When Holdings acquired common units in RMCO, it received a step-up in tax basis on the underlying assets held by RMCO. The step-up is principally equivalent to the difference between (1) the fair value of the underlying assets on the date of acquisition of the common units and (2) their tax basis in RMCO, multiplied by the percentage of units acquired. Most of the step-up in basis relates to intangibles assets, primarily franchise agreements and goodwill, and the step-up is often substantial. These assets are amortizable under IRS rules and result in deductions on the Company’s tax return for many years and consequently, Holdings receives a future tax benefit. These future benefits are reflected within deferred tax assets on the Company’s consolidated balance sheets.

If Holdings acquires additional common units of RMCO from RIHI, the percentage of Holdings’ ownership of RMCO will increase, and additional deferred tax assets will be created as additional tax basis step-ups occur.

In connection with the initial sale of RMCO common units in October 2013, Holdings entered into Tax Receivable Agreements (“TRAs”) which require that Holdings make annual payments to the TRA holders equivalent to 85% of any tax benefits realized on each year’s tax return from the additional tax deductions arising from the step-up in tax basis. The TRA holders as of December 31, 2023 are RIHI and Parallaxes Rain Co-Investment, LLC (“Parallaxes”). TRA liabilities were established for the future cash obligations expected to be paid under the TRAs and are not discounted.
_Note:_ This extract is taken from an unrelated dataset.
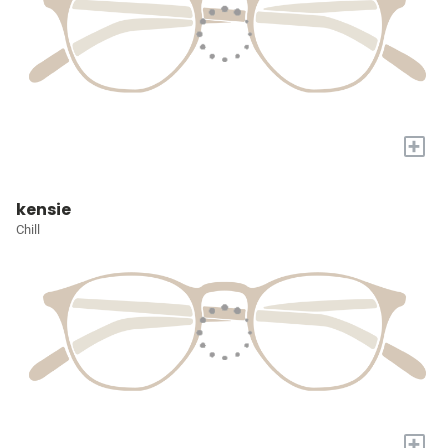
+
kensie
Chill
+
This liability is recorded within “Current portion of payable pursuant to tax receivable agreements” and “Payable pursuant to tax receivable agreement, net of current portion” in the Consolidated Balance Sheets and were $0.8 million and $26.6 million in aggregate as of December 31, 2023 and 2022, respectively. In 2023, the Company evaluated the need for a valuation allowance against its deferred tax assets and determined that a full valuation allowance was necessary in light of the reduction in taxable income primarily due to the settlement of costly litigation associated with several industry class-action lawsuits. See Note 14, Commitments and Contingencies, for additional information. In connection therewith, we also remeasured the liabilities under the TRAs, which resulted in a reduction in the TRA liabilities and corresponding gain of $25.3 million. See Note 12, Income Taxes, for additional information.

Similar to the deferred tax assets, the TRA liabilities would increase if Holdings acquired additional common units of RMCO from RIHI or upon the future reversal of valuation allowances.